* [Source material]:
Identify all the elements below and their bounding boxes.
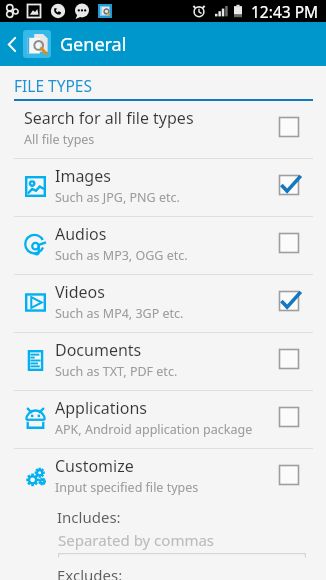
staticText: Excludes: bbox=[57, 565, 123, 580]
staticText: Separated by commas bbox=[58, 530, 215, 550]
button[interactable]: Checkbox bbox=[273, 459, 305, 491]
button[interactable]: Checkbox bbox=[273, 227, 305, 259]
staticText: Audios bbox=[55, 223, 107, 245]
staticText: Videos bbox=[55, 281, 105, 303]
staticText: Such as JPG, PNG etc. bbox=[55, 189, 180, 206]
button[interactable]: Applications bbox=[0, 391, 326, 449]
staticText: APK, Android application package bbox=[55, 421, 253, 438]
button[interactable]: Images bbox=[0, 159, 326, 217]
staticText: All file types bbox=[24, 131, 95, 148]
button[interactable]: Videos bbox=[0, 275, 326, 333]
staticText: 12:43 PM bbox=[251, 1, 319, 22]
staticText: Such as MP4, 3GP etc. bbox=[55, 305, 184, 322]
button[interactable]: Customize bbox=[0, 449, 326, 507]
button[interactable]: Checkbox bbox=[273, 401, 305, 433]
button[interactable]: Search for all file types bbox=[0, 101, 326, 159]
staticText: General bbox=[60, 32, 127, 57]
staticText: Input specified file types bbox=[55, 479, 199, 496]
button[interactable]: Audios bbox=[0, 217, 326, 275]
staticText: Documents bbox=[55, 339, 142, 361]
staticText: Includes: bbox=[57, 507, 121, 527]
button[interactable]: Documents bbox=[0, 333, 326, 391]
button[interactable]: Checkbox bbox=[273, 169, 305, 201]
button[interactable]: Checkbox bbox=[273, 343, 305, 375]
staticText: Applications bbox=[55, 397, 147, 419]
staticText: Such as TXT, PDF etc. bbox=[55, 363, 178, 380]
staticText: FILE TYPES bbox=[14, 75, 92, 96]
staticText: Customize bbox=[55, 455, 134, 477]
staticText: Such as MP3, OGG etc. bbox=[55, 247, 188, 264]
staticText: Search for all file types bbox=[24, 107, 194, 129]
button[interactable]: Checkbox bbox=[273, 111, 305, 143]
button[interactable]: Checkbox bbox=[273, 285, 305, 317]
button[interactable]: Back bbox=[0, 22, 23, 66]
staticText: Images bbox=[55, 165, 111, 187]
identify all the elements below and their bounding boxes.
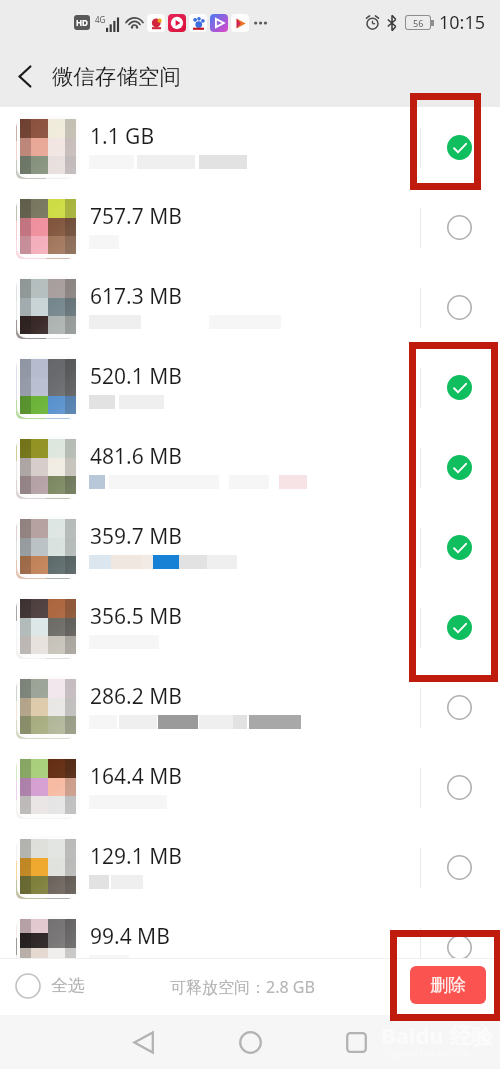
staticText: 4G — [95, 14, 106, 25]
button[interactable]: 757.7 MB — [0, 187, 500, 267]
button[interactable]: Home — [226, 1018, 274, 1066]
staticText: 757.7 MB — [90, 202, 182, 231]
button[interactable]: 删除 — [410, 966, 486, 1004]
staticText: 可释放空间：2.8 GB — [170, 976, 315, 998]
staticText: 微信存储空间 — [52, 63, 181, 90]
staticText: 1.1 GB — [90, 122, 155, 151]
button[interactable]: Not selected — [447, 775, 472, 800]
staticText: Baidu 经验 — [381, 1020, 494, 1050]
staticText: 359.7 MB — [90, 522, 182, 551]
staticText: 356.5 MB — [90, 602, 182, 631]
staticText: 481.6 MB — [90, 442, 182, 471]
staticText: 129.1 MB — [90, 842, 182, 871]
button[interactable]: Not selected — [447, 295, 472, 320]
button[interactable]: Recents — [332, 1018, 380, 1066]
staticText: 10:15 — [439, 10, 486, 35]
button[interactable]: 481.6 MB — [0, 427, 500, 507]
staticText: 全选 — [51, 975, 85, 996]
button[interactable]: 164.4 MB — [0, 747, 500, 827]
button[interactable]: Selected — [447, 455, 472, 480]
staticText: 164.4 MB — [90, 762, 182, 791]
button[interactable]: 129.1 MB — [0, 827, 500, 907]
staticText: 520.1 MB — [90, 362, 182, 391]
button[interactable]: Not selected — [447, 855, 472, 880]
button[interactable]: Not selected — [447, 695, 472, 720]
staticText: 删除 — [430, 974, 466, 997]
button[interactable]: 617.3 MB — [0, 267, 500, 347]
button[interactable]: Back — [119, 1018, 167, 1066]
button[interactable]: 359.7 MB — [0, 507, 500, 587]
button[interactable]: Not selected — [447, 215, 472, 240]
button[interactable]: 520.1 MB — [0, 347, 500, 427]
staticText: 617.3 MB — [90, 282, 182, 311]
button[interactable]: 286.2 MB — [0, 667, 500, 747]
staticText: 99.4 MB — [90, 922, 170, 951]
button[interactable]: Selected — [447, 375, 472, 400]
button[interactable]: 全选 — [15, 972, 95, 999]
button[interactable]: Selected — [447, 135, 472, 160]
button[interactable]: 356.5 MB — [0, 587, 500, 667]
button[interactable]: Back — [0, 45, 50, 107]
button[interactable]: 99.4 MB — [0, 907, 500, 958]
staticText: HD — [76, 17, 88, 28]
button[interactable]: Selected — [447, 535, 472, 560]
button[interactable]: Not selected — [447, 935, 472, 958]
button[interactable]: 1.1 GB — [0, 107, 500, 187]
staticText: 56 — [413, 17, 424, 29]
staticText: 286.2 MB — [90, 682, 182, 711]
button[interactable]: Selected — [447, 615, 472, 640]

--

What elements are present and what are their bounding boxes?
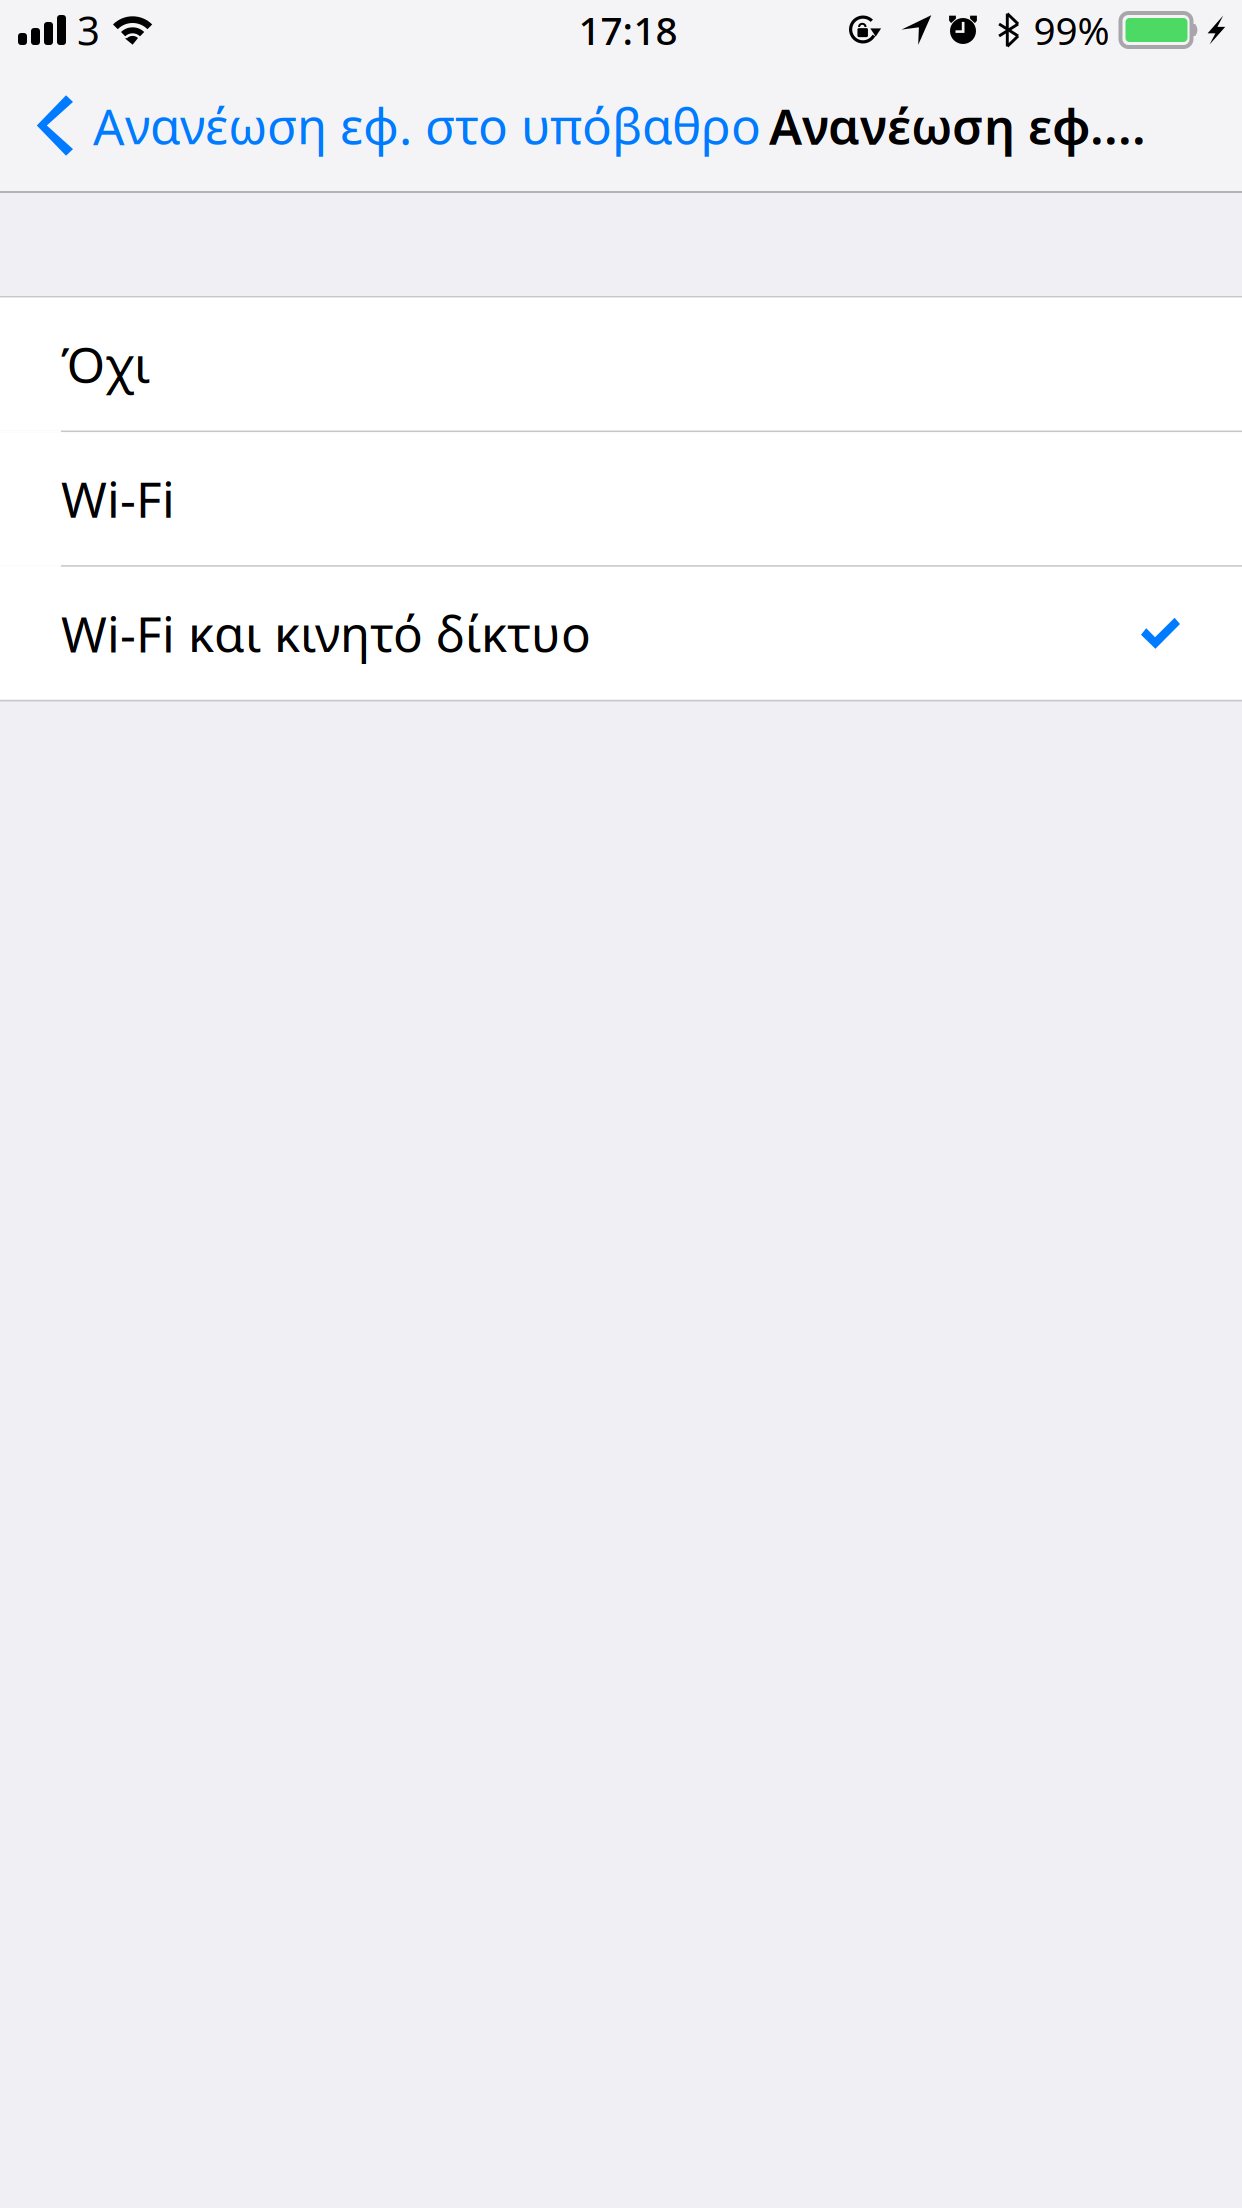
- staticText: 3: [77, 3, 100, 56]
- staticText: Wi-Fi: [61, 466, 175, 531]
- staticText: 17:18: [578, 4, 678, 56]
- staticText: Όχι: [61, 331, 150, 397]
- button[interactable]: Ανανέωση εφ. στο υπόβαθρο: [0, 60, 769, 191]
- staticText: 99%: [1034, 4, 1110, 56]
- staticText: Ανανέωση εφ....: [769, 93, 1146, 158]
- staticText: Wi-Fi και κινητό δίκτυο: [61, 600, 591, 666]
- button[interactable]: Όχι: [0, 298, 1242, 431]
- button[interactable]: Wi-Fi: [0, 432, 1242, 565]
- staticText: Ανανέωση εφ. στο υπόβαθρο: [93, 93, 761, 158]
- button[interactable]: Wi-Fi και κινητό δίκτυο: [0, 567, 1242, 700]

* [Assignment]:
Using the listing above, locate the lines that hold "elements" and copy each one.

* [Written answer]:
Identify all the elements below and their bounding boxes.
identify all the elements below and their bounding boxes.
What elements are present and what are their bounding boxes?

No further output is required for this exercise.